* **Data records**
- - - - - - -

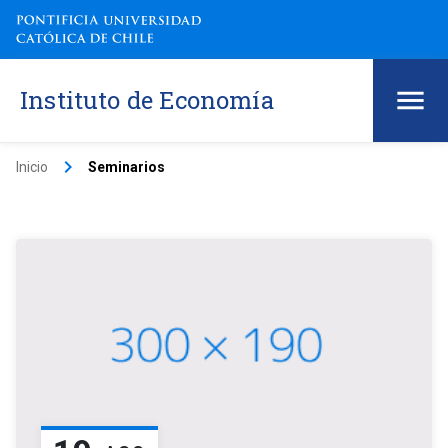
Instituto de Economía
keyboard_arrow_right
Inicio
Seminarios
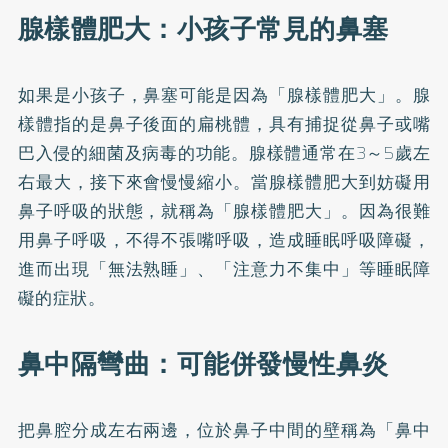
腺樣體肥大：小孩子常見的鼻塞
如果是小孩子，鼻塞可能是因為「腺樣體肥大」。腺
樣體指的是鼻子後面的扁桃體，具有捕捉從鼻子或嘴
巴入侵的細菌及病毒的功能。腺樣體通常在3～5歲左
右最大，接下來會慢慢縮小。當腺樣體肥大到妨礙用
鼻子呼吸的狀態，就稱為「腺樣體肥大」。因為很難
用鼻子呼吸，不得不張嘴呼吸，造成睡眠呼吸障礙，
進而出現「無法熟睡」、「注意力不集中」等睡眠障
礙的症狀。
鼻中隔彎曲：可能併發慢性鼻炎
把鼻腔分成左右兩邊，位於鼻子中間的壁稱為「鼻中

- - - - - - -

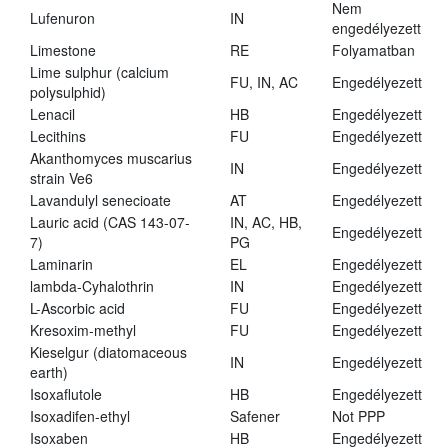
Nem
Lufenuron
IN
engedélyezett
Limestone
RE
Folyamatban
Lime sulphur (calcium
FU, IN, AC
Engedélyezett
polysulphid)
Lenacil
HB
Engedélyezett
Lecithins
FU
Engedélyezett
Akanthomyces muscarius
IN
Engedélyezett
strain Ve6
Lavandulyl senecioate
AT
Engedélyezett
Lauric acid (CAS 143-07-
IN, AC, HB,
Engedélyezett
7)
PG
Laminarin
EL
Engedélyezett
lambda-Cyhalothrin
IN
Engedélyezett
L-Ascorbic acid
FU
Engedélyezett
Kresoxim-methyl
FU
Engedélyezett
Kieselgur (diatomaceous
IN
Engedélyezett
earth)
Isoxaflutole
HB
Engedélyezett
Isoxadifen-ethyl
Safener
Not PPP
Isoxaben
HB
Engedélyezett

- - - - - - -

Using the entries above, transcribe exactly from the line that has "Instituto de Economía" through the line that has "把鼻腔分成左右兩邊，位於鼻子中間的壁稱為「鼻中". Pictures are dropped.

* **Answer section**
Instituto de Economía
keyboard_arrow_right
Inicio
Seminarios
腺樣體肥大：小孩子常見的鼻塞
如果是小孩子，鼻塞可能是因為「腺樣體肥大」。腺
樣體指的是鼻子後面的扁桃體，具有捕捉從鼻子或嘴
巴入侵的細菌及病毒的功能。腺樣體通常在3～5歲左
右最大，接下來會慢慢縮小。當腺樣體肥大到妨礙用
鼻子呼吸的狀態，就稱為「腺樣體肥大」。因為很難
用鼻子呼吸，不得不張嘴呼吸，造成睡眠呼吸障礙，
進而出現「無法熟睡」、「注意力不集中」等睡眠障
礙的症狀。
鼻中隔彎曲：可能併發慢性鼻炎
把鼻腔分成左右兩邊，位於鼻子中間的壁稱為「鼻中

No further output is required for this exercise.